Après avoir reçu le den den mushi confié par Henri Fëanor, celui-ci ainsi que Louise se tournèrent vers lui pour savoir s'il avait quelque chose à apporter à la conversation. Ce n'était pas le cas. Pour tout dire, il avait la sensation de perdre de plus en plus pied au fur et à mesure qu'il rencontrait les différents protagonistes de la maison. Il avait cette sensation de se trouver dans un labyrinthe depuis le début, qu'il pourrait terminer en un rien de temps. Mais plus il avançait, plus il se rendait compte de son immensité. Et depuis que Louise lui avait communiqué ses propres informations, il avait l'impression qu'en plus, les murs se déplaçaient pour rendre sa tâche encore plus compliquée.

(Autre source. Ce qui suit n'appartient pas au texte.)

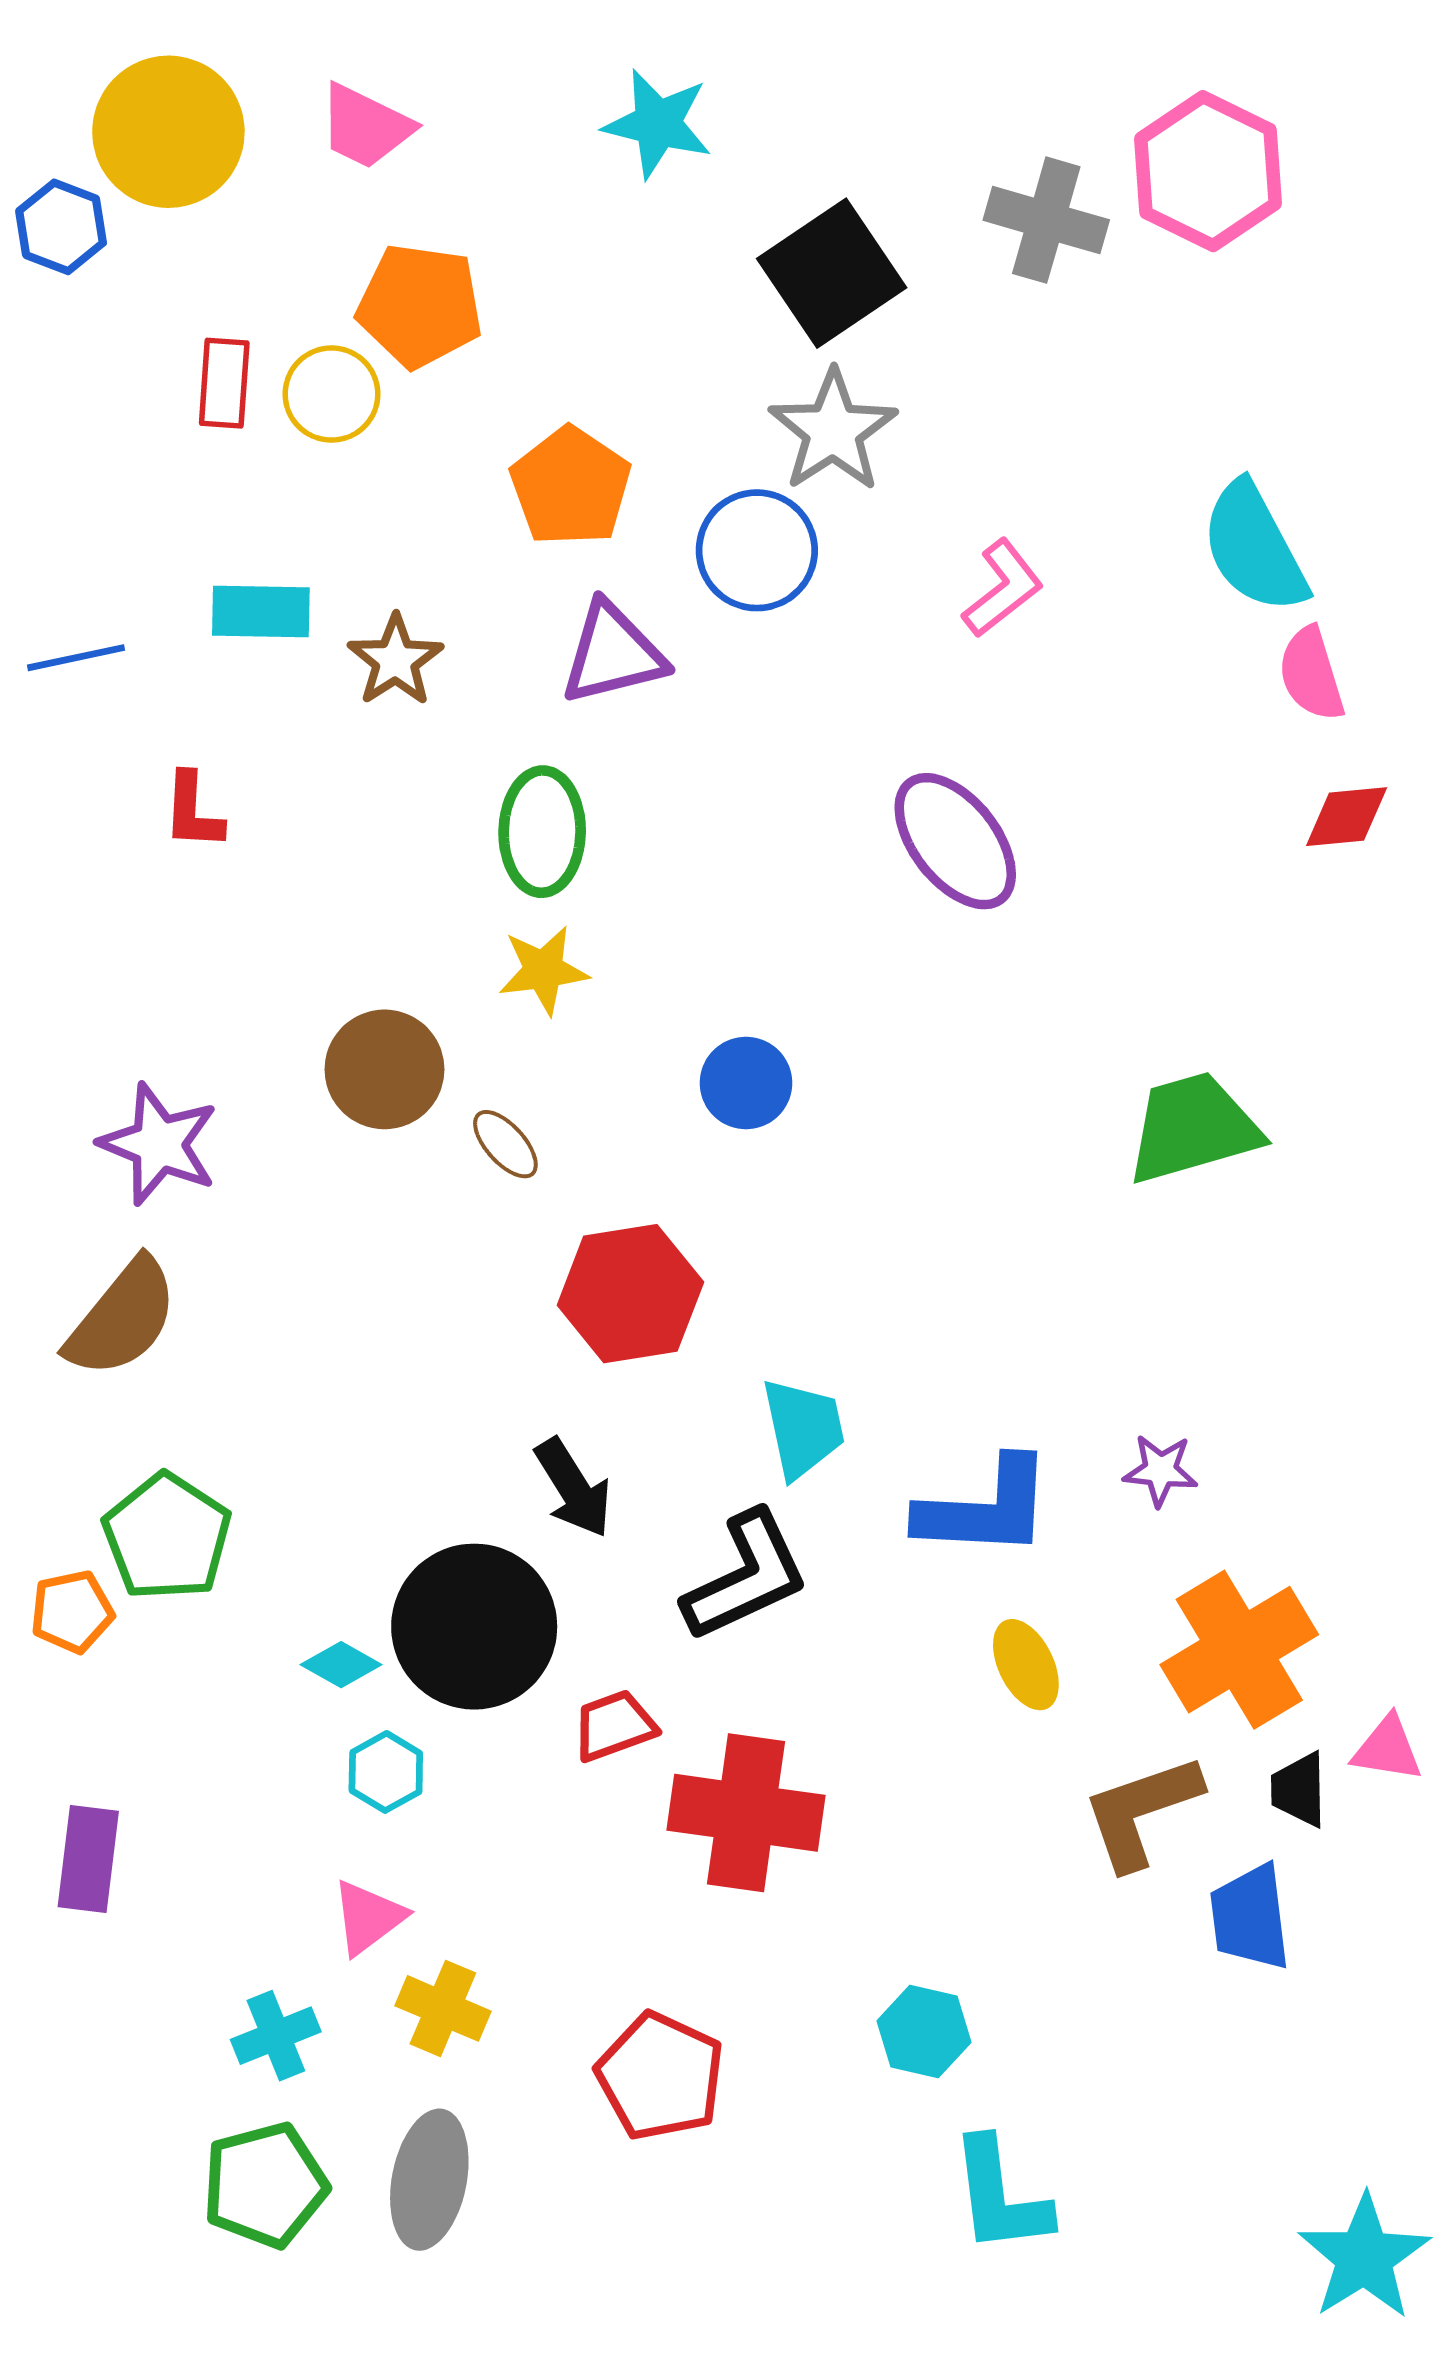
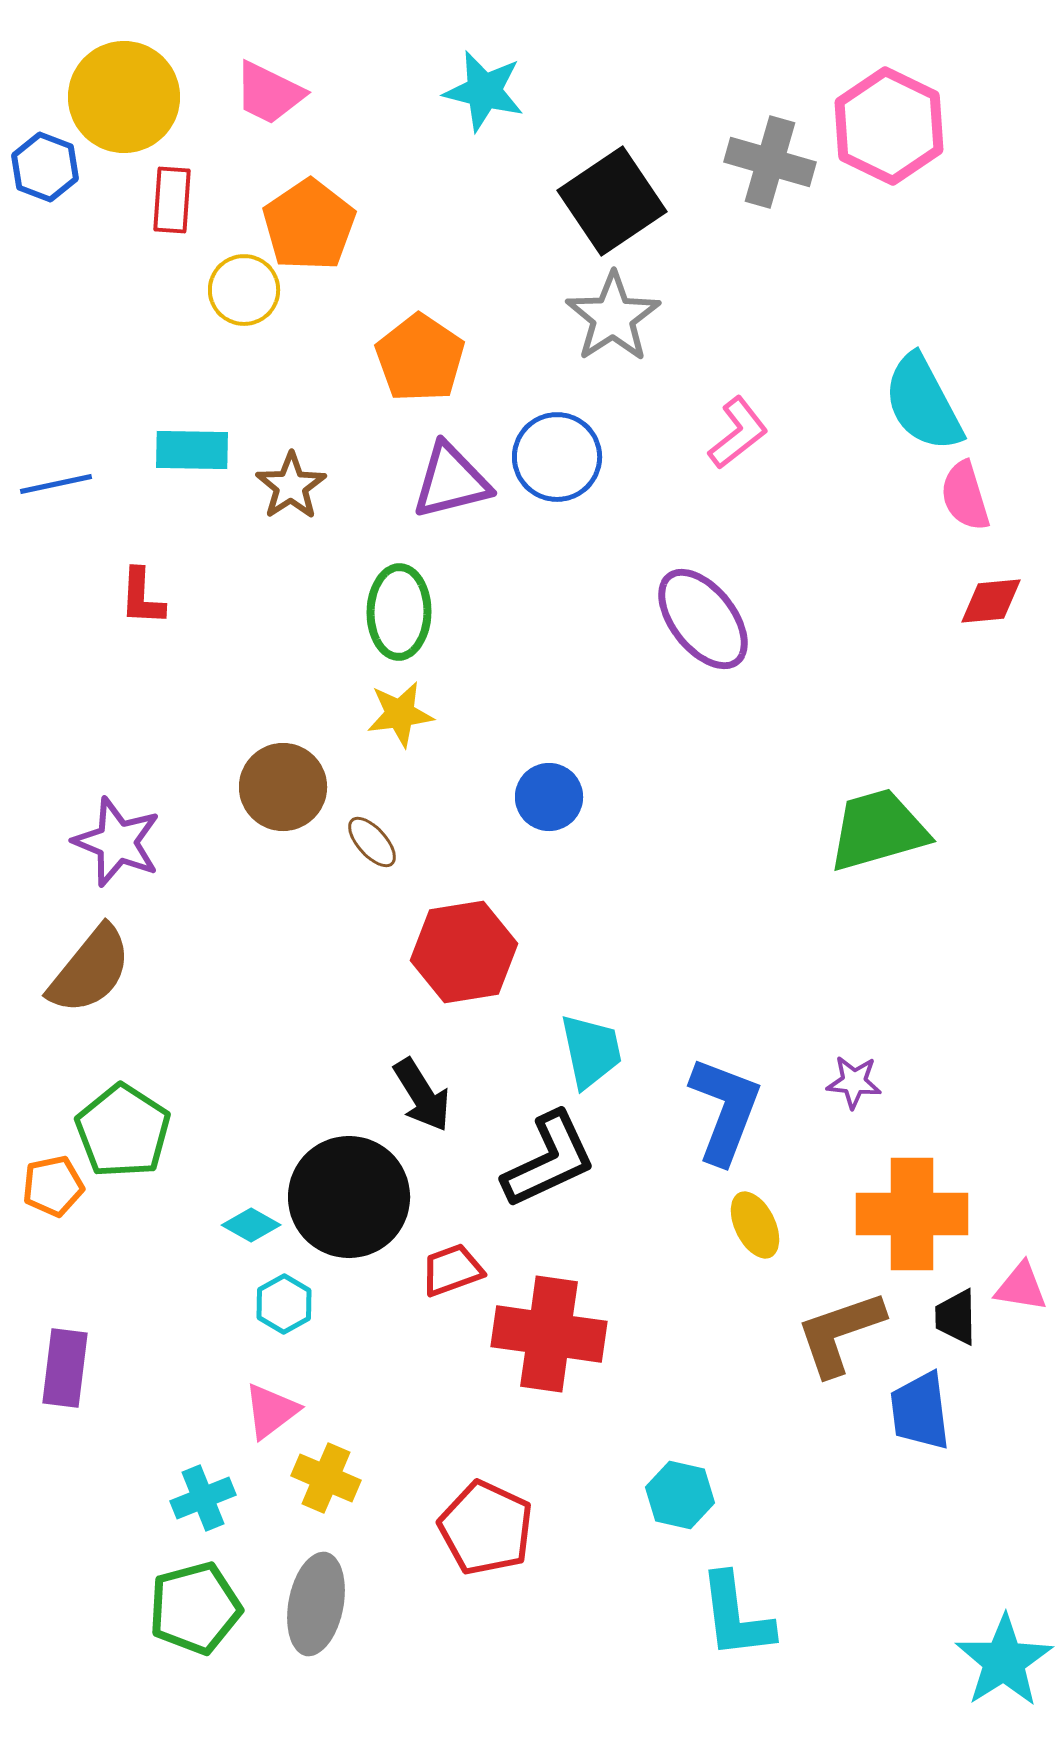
orange pentagon: (420, 306) -> (309, 225), turned 30
red rectangle: (224, 383) -> (172, 200), moved
blue circle: (757, 550) -> (557, 457), moved
blue L-shape: (985, 1508) -> (725, 1110), turned -72
orange cross: (1239, 1650) -> (912, 1214), turned 31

Quoi qu'il en soit, la gène que portait son silence ne dura que très peu de temps, car avant qu'elle ne s'ancre dans l'ambiance Mary arriva par l'intermédiaire d'un couloir. Elle ne s'attendait probablement pas à trouver là les deux chasseurs de prime, en compagnie de son maître. Pharaun crut voir une fugace expression de mécontentement sur son visage avant qu'elle ne se ressaisisse et annonce le but de sa venue.
« Je vous prie de m'excuser, mais le repas va être servi dans un instant. »
A l'évocation du mot "repas", Pharaun se rappela qu'il était affamé depuis de nombreuses heures. Son estomac aussi s'en souvint, et ce fut ce moment qu'il choisi pour se manifester bruyamment. Mary ouvrit de gros yeux coléreux et le dévisagea d'un air accusateur. On ne gargouillait pas en présence de maître Fëanor. Mais actuellement, cela semblait être le cadet des soucis de Henri, qui semblait à nouveau perdu dans ses propres pensées. Mais il parvint tout de même à relever une dernière fois la tête pour les saluer.
« Nous nous reverrons plus tard dans la soirée. »
Pharaun voulu lui emboîter le pas, comprenant intuitivement que la nourriture se trouvait dans la direction qu'il prenait, mais il fut intercepté par la gouvernante qui se plaça entre lui et le chemin de la salle à manger.
« Pas ici. Il est certaines habitudes qui doivent être respectées en toutes occasions. La noblesse ne mange qu'avec des gens de son espèce, c'est ainsi. Suivez moi, vous mangerez avec le personnel. »
Le chasseur de prime ne pensa même pas à s'offusquer. En effet, on lui proposait de manger, alors que ça soit avec le personnel, avec les propriétaires ou avec les animaux, cela ne le dérangeait guère. Il suivit donc docilement Mary, Louise emboîtant le pas elle aussi, et se laissa guider à travers les couloirs qu'il commençait un peu à connaître après plusieurs allez-retours dans la maison. Au travers des carreaux éclairant très largement les couloirs, le soleil commençait à décroître et le ciel se teintait de rouge. Des traînées de nuage effilés, portées par la brise marine, commençaient à s'accumuler au dessus de l'île. Pharaun eut la sensation de voir des poignards blancs se plantant dans une robe bleue, provoquant l'écoulement de sang et faisant disparaître la belle couleur de l'habit.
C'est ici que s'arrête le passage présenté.